Engineered for performance from the ground up
Strictly typed end to end
A joy to build on
GitHub · Documentation

jero builds typed JSON/REST APIs from plain classes. Annotate your handlers with msgspec Structs — jero does the rest: routing, validation, serialization, auth, streaming, and resource lifecycle.

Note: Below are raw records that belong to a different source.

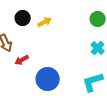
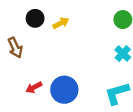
red arrow: (22, 60) -> (34, 87), moved

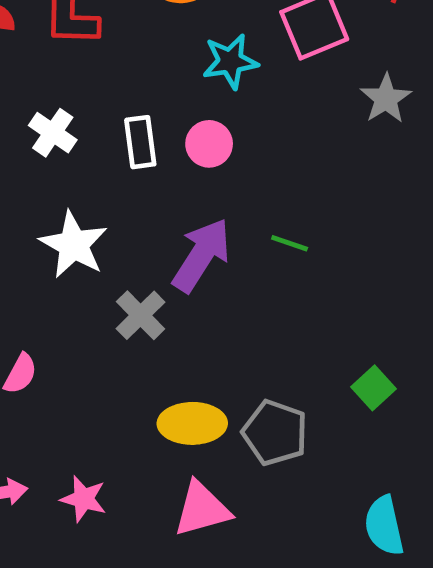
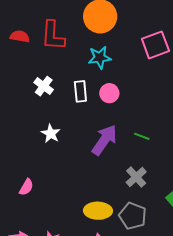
cyan star: (230, 61) -> (100, 58), moved
white star: (74, 245) -> (51, 134), size x0.7
gray cross: (141, 315) -> (136, 177), moved

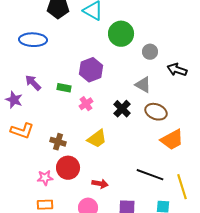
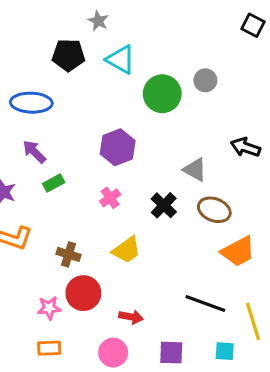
gray circle: (150, 52) -> (205, 80), moved
purple arrow: (33, 83) -> (34, 152), moved
green rectangle: (64, 88) -> (54, 183), moved, turned -40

from msgspec import Struct

from jero import BaseApp, Resource


class Widget(Struct):
    id: str
    name: str


class WidgetPath(Struct):
    widget_id: str


class Widgets(Resource, path="/widgets"):
    async def read_one(self, path: WidgetPath) -> Widget:  # GET /widgets/{widget_id}
        return Widget(id=path.widget_id, name="gizmo")


class App(BaseApp):
    async def _wire(self) -> None:
        self._include_resource(Widgets())


app = App()
granian --interface asgi myapp:app    # or uvicorn, or any ASGI server

No decorators, no dict returns, no runtime surprises — the Struct types are the request/response contract, and they're verified at startup.

Why jero?

⚡ Fast The fastest Python ASGI framework across every workload in our benchmark. All introspection happens once, at startup; the request path is just dict lookup → decode → call → encode.
🎯 Opinionated One blessed way to do each thing, so you can't get it wrong. Contracts fail loud at startup with a precise WiringError, never quietly at runtime.
🔒 Typed Fully static under pyright-strict, leaning hard into modern Python typing — PEP 695 generics (JSONResponse[Body, Headers], BaseApp[Factory]), bounded type-params, generic inheritance, Protocols. A handler's signature is its schema, and the source of the coming OpenAPI spec.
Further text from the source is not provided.